Conflict Resolution#
When Git cannot auto-merge, it marks conflict zones in the file:
<<<<<<< HEAD
resource "aws_s3_bucket" "logs" {
bucket = "prod-logs-bucket"
=======
resource "aws_s3_bucket" "logs" {
bucket = "prod-audit-logs-bucket"
>>>>>>> feature/rename-bucket
Steps to resolve:
- Open the conflicted file and decide which version is correct (or combine both)
- Remove all conflict markers (
<<<<<<<,=======,>>>>>>>) git add path/to/resolved-file.tfgit commit(orgit rebase --continueif you were rebasing)
Use git mergetool to open a visual diff tool if your editor supports it.
Tags#
# Create a lightweight tag (just a pointer to a commit)
git tag v1.0.0
# Create an annotated tag (stores tagger name, date, message)
git tag -a v1.0.0 -m "First stable release"
# Push tags to remote (git push does not push tags by default)
git push origin v1.0.0
git push origin --tags # push all tags at once
# Delete a local tag
git tag -d v1.0.0
# Delete a remote tag
git push origin --delete v1.0.0
# List all tags
git tag -l
Use annotated tags for releases. They carry metadata and can be signed. Lightweight tags are fine for local bookmarks.

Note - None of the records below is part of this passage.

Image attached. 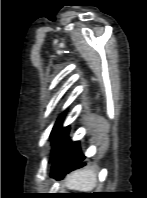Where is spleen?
Here are the masks:
<instances>
[{"label": "spleen", "mask_w": 147, "mask_h": 198, "mask_svg": "<svg viewBox=\"0 0 147 198\" xmlns=\"http://www.w3.org/2000/svg\"><path fill=\"white\" fill-rule=\"evenodd\" d=\"M96 185V173L93 169L78 170L71 173L65 182V186L71 190L88 192Z\"/></svg>", "instance_id": "spleen-1"}]
</instances>
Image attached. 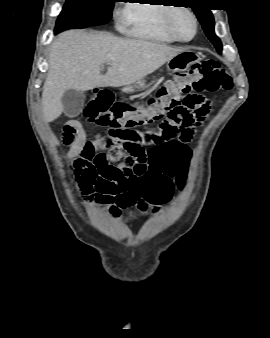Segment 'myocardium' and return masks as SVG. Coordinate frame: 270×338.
<instances>
[{
	"mask_svg": "<svg viewBox=\"0 0 270 338\" xmlns=\"http://www.w3.org/2000/svg\"><path fill=\"white\" fill-rule=\"evenodd\" d=\"M179 14H187L188 16L191 17L192 21H193V34L189 37V38H182L178 35L176 28H175V21H176V17ZM166 28L167 31L170 33V35L176 40V41H180V42H189L191 40L194 39V37L197 34V29H198V19L196 17V15L194 14V12H192L190 9L185 8V7H181L176 6L173 10H171L168 15H167V19H166Z\"/></svg>",
	"mask_w": 270,
	"mask_h": 338,
	"instance_id": "myocardium-1",
	"label": "myocardium"
}]
</instances>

.gitignore Patterns for Cloud Projects#
# Terraform
*.tfstate
*.tfstate.backup
.terraform/
.terraform.lock.hcl
*.tfplan
# Credentials and secrets
.env
.env.local
*.pem
*.key
*credentials*
secrets.yaml
# Cloud provider credential files
.aws/credentials
gcloud/
# Node / Python
node_modules/
__pycache__/
*.pyc
.venv/
dist/
build/
# Editor files
.DS_Store
.idea/
*.swp
Never commit .tfstate — it can contain secrets and causes conflicts when multiple people share it. Use remote state instead.
Git Configuration#
# Identity (required for commits)
git config --global user.name "Your Name"
git config --global user.email "you@example.com"
# Set the default branch name for new repos
git config --global init.defaultBranch main
# Store credentials (use a credential manager in production)
git config --global credential.helper store
# Set your preferred editor for commit messages
git config --global core.editor "vim"
# Show the config
git config --list
Typical CI/CD Pipeline Triggered by Git Push#
- Developer pushes to a feature branch on GitHub/GitLab
- CI system (GitHub Actions, GitLab CI, Cloud Build) detects the push
- Pipeline runs: lint → unit tests → build → integration tests
- On pull request merge to main: pipeline also runs Docker build + push to registry
- CD system (Argo CD, Flux, or a deploy step) applies the new image to the cluster
- On tag push (
v*): pipeline creates a release artifact or triggers a production deploy
The git event (push, PR open, tag create) is the trigger for every step. Getting comfortable with Git is getting comfortable with your entire deployment process.